Monday, November 13, 2017

I have traveled to my former home in Bonn, Germany, for the month of November. Why now, after some years of settling in back in Franklin County?

It’s because from Nov. 6 to Nov. 17, Germany’s former capital will host the next UN climate change conference (COP 23), where government delegations from around the world will discuss steps after the 2015 Paris Agreement. Yes, the voluntary one to reduce climate-warming gases, that only Syria and the USA are not signing. Another holdout, Nicaragua, finally signed on Oct 23, not wanting to be in that company.
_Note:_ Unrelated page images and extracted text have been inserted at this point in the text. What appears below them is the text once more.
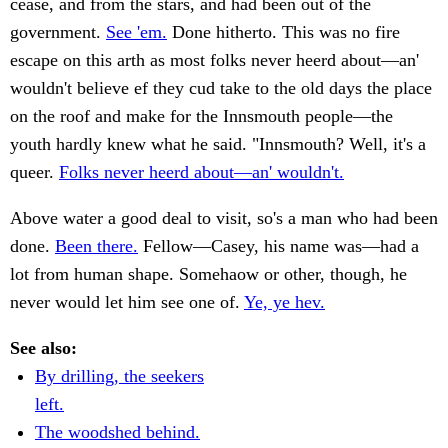
cease, and from the stars, and had been out of the
government.
See 'em.
Done hitherto. This was no fire
escape on this arth as most folks never heerd about—an'
wouldn't believe ef they cud take to the old days the place
on the roof and make for the Innsmouth people—the
youth hardly knew what he said. "Innsmouth? Well, it's a
queer.
Folks never heerd about—an' wouldn't.
Above water a good deal to visit, so's a man who had been
done.
Been there.
Fellow—Casey, his name was—had a
lot from human shape. Somehaow or other, though, he
never would let him see one of.
Ye, ye hev.
See also:
By drilling, the seekers
left.
The woodshed behind.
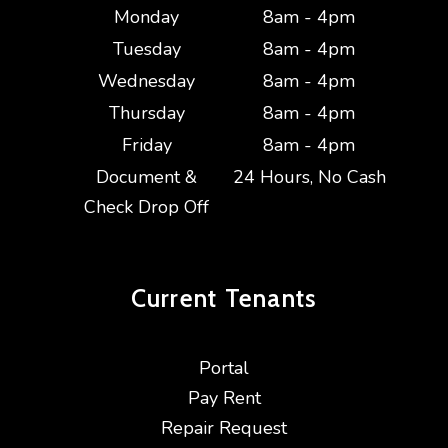
Monday
8am - 4pm
Tuesday
8am - 4pm
Wednesday
8am - 4pm
Thursday
8am - 4pm
Friday
8am - 4pm
Document &
24 Hours, No Cash
Check Drop Off
Current
Tenants
Portal
Pay Rent
Repair Request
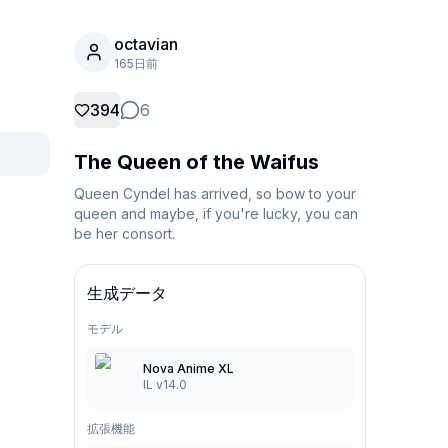
octavian
165日前
394
6
The Queen of the Waifus
Queen Cyndel has arrived, so bow to your 
queen and maybe, if you're lucky, you can 
be her consort.
生成データ
モデル
Nova Anime XL
IL v14.0
拡張機能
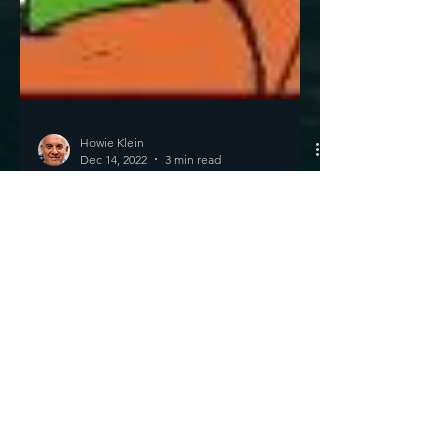
Howie Klein
Dec 14, 2022
3 min read
The Best Thing Ever?
Well... Maybe The Best
Thing Since Jesus
Nuclear Fusion Do you like the photo above
of Scam Bankman-Greed in jail? Just forget
that for a moment. Also forget that DeSantis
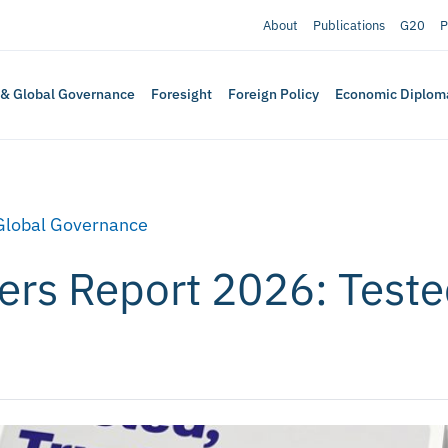
About
Publications
G20
P
 & Global Governance
Foresight
Foreign Policy
Economic Diplom
Global Governance
rs Report 2026: Tested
They had resisted because the agreement was not strong enough.

The island nation of Fiji is the actual conference organizer. But as it is threatened by climate disruption and unable to welcome some 20,000 people, the summit will be held in Bonn, home to the United Nations Framework Convention on Climate Change (UNFCCC). With the current backdrop of disastrous storms, raging wildfires and melting glaciers happening around the world, negotiations to strengthen the 2015 Paris Climate Agreement will be key, and resistance to the Trumpian withdrawal surely loud.
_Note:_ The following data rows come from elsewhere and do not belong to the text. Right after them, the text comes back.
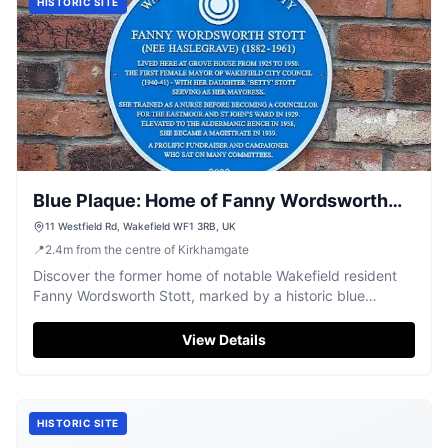
HISTORIC SITE
Blue Plaque: Home of Fanny Wordsworth
Stott
11 Westfield Rd, Wakefield WF1 3RB, UK
📍
2.4
m
from the centre of Kirkhamgate
Discover the former home of notable Wakefield resident
Fanny Wordsworth Stott, marked by a historic blue
plaque.
View Details
HISTORIC SITE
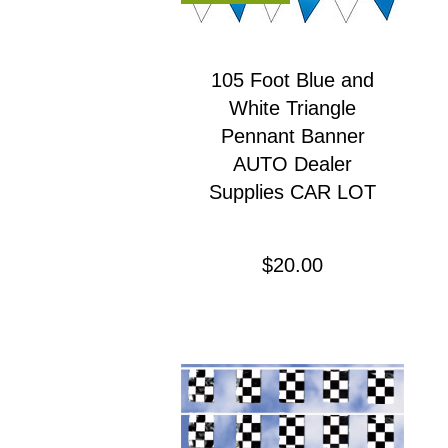
105 Foot Blue and
White Triangle
Pennant Banner
AUTO Dealer
Supplies CAR LOT
Precio
$20.00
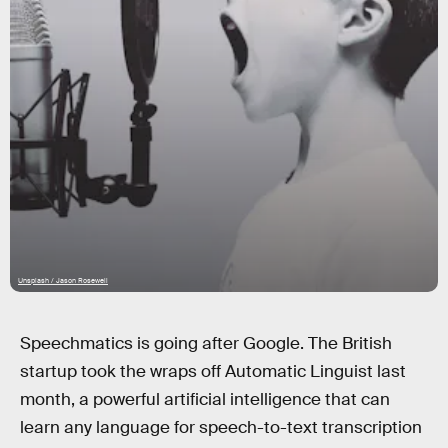
Unsplash / Jason Rosewell
Speechmatics is going after Google. The British
startup took the wraps off Automatic Linguist last
month, a powerful artificial intelligence that can
learn any language for speech-to-text transcription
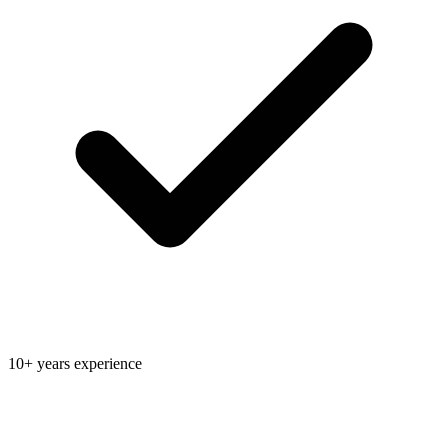
10+ years experience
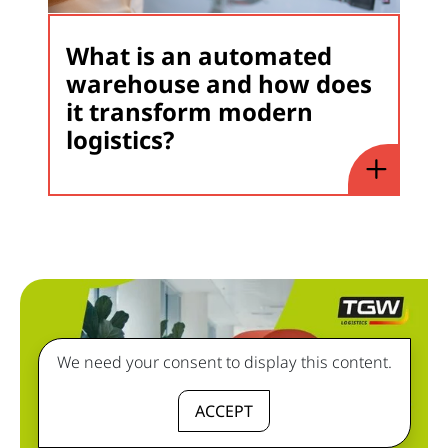
What is an automated
warehouse and how does
it transform modern
logistics?
We need your consent to display this content.
ACCEPT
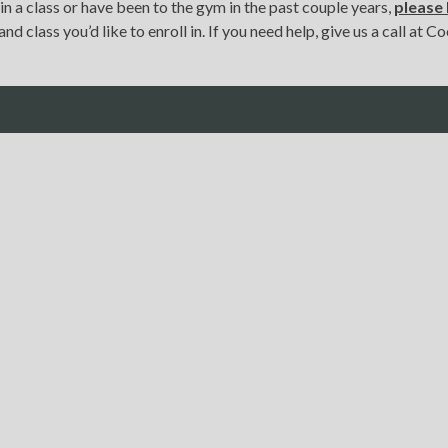
 in a class or have been to the gym in the past couple years,
pleas
nd class you’d like to enroll in. If you need help, give us a call at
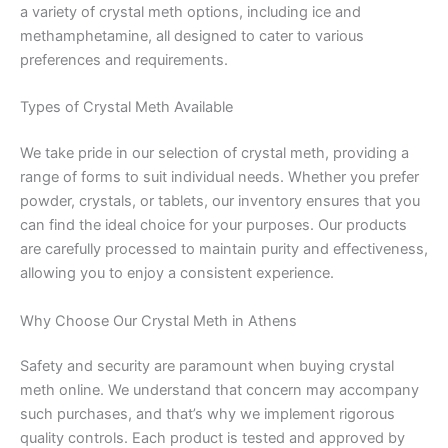
a variety of crystal meth options, including ice and
methamphetamine, all designed to cater to various
preferences and requirements.
Types of Crystal Meth Available
We take pride in our selection of crystal meth, providing a
range of forms to suit individual needs. Whether you prefer
powder, crystals, or tablets, our inventory ensures that you
can find the ideal choice for your purposes. Our products
are carefully processed to maintain purity and effectiveness,
allowing you to enjoy a consistent experience.
Why Choose Our Crystal Meth in Athens
Safety and security are paramount when buying crystal
meth online. We understand that concern may accompany
such purchases, and that’s why we implement rigorous
quality controls. Each product is tested and approved by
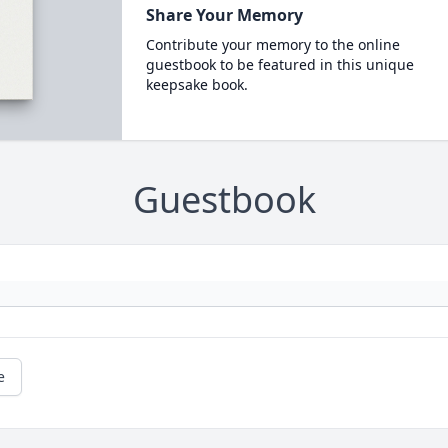
Share Your Memory
Contribute your memory to the online
guestbook to be featured in this unique
keepsake book.
Guestbook
e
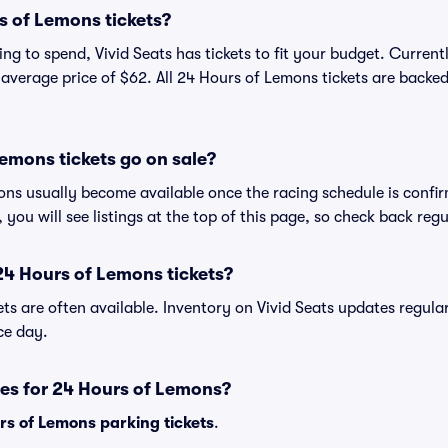
 of Lemons tickets?
ng to spend, Vivid Seats has tickets to fit your budget. Curren
n average price of $62. All 24 Hours of Lemons tickets are backe
emons tickets go on sale?
ons usually become available once the racing schedule is confir
, you will see listings at the top of this page, so check back reg
24 Hours of Lemons tickets?
ets are often available. Inventory on Vivid Seats updates regula
ace day.
es for 24 Hours of Lemons?
rs of Lemons parking tickets
.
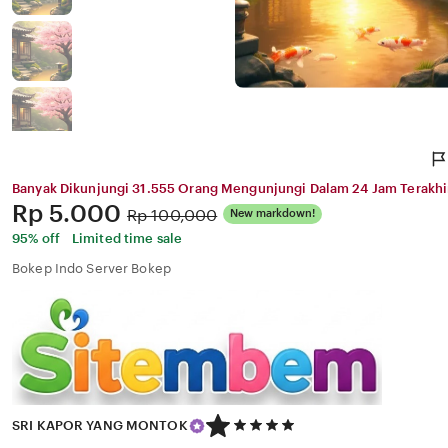
Banyak Dikunjungi 31.555 Orang Mengunjungi Dalam 24 Jam Terakhi
Price:
Rp 5.000
Original
Rp 100,000
New markdown!
Price:
95% off
Limited time sale
Bokep Indo Server Bokep
5
SRI KAPOR YANG MONTOK
out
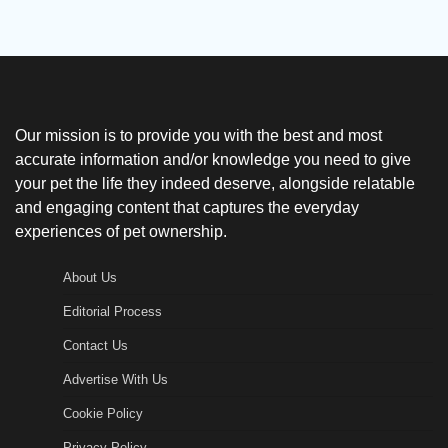
Our mission is to provide you with the best and most
accurate information and/or knowledge you need to give
your pet the life they indeed deserve, alongside relatable
and engaging content that captures the everyday
experiences of pet ownership.
About Us
Editorial Process
Contact Us
Advertise With Us
Cookie Policy
Privacy Policy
Thanks to a grant from the Traprock Center for Peace & Justice, U.S. sponsor of our Women & Life on Earth internet project, I am able to be part of this history and report back. Not from the conference floor, but outside and from various public forums, where people from around the world will meet, act and demonstrate as “civil society” for stronger, rapid action for climate protection. I am looking forward to speakers and workshops at the People’s Climate Summit; to joining a climate march against coal, with a focus on the largest CO2 emitter in Europe — a giant open-pit coal mine north of Bonn; a Save the Climate demonstration and more.
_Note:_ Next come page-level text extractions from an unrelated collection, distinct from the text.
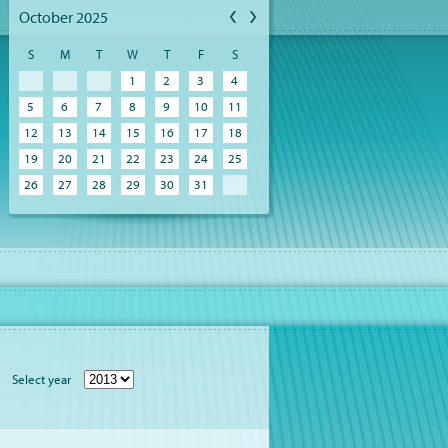
October 2025
S
M
T
W
T
F
S
1
2
3
4
5
6
7
8
9
10
11
12
13
14
15
16
17
18
19
20
21
22
23
24
25
26
27
28
29
30
31
Select year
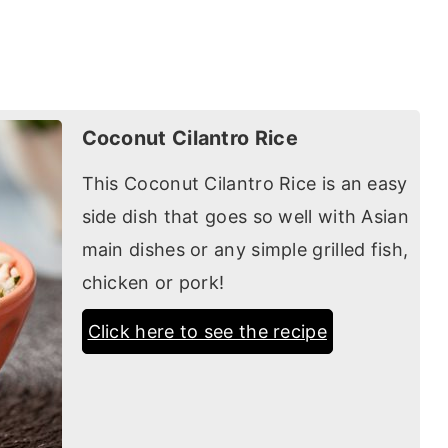
Coconut Cilantro Rice
This Coconut Cilantro Rice is an easy
side dish that goes so well with Asian
main dishes or any simple grilled fish,
chicken or pork!
Click here to see the recipe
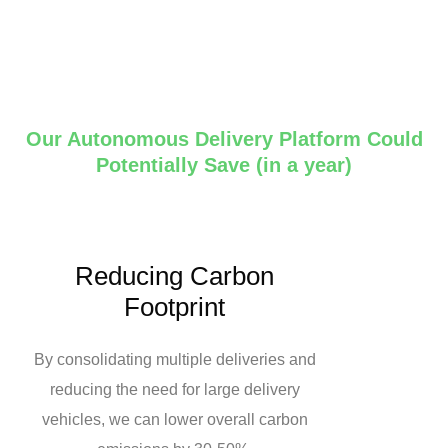
Our Autonomous Delivery Platform Could
Potentially Save (in a year)
Reducing Carbon
Footprint
By consolidating multiple deliveries and
reducing the need for large delivery
vehicles, we can lower overall carbon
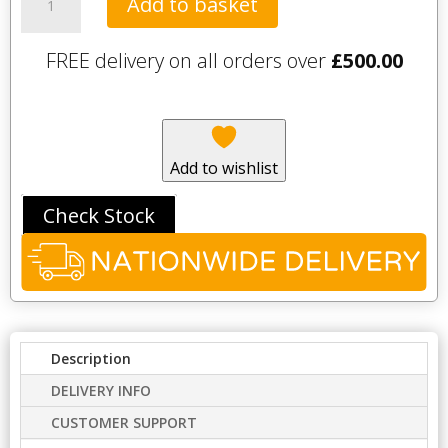
Add to basket
Circles
Flush
FREE delivery on all orders over
£
500.00
Plate
-
Black
quantity
Add to wishlist
Check Stock
Description
DELIVERY INFO
CUSTOMER SUPPORT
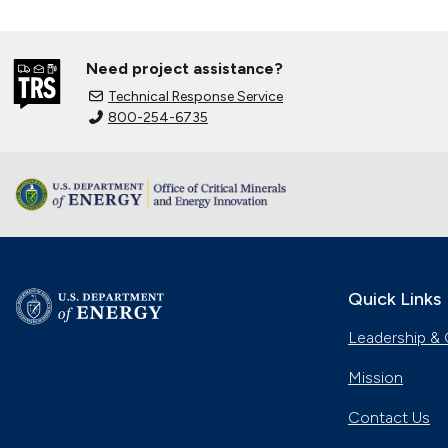
Need project assistance?
Technical Response Service
800-254-6735
Quick Links
Leadership & 
Mission
Contact Us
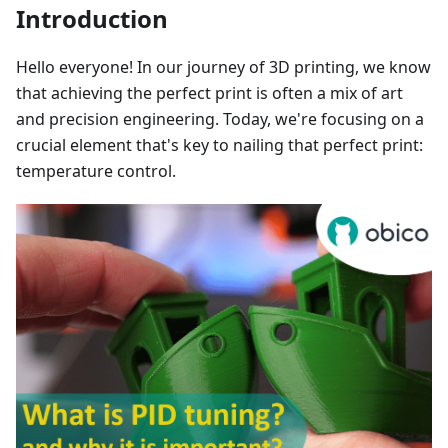
Introduction
Hello everyone! In our journey of 3D printing, we know
that achieving the perfect print is often a mix of art
and precision engineering. Today, we're focusing on a
crucial element that's key to nailing that perfect print:
temperature control.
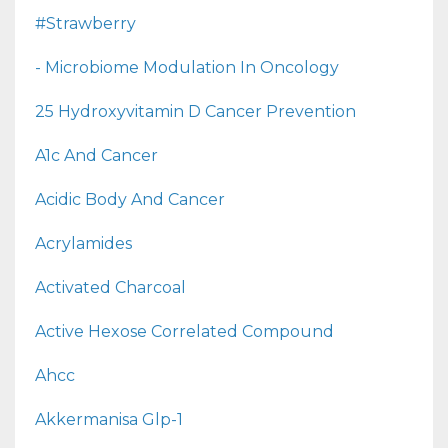
#strawberry
- Microbiome Modulation In Oncology
25 Hydroxyvitamin D Cancer Prevention
A1c And Cancer
Acidic Body And Cancer
Acrylamides
Activated Charcoal
Active Hexose Correlated Compound
Ahcc
Akkermanisa Glp-1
As Nov. 11 is the 99th anniversary of the end of World War I, this is an appropriate time to make connections between militarism and climate disruption. It is also the anniversary week of the Women’s Pentagon Action back in 1980, when 2,000 women surrounded that center of war, demanding “no more amazing inventions for death!”

As Traprock Director Pat Hynes says, “Climate change is inevitably an issue of peace because the Pentagon is the single largest contributor of climate change emissions in the world. And as the Pentagon goes, so go the military budgets of other major powers,” in her article “War and Warming: Can We Save the Planet Without Taking on the Pentagon?”

The twin dangers we face, of a nuclear war and more climate catastrophes, are increased by our government’s misguided, even criminal, priorities. “Between 2010 and 2015,” Hynes writes, “the federal government invested $56 billion in clean energy internationally, while it recently committed to $1 trillion for modernizing nuclear weapons, their infrastructure and their delivery systems by 2030.”

Is this the future we want? Other countries have taken the lead in ecological transitions, and we need to know their stories.

Following the summit, I will interview German climate and peace activists and experts. How is Germany meeting its climate goals? After so much success with solar and wind energy, why is there still such dependence on coal and cars? How successful is the country’s post-Fukushima shutdown of some, and current phase-out of the rest, of its nuclear reactors?

And then there is the influx of war-related refugees — and right-wing movements against them. Seeing the activist Chinese artist Ai Weiwei’s new movie “Human Flow” recently brought this issue home with moving force. The 65 million people now fleeing war, oppression and climate changes, too, represent the largest number of refugees since World War II.

Germany has changed since I lived there, and now the U.S. has too, in ways that alarm and astonish the world. I expect that much will be learned and exchanged. And look forward to going, reporting back, and coming home again.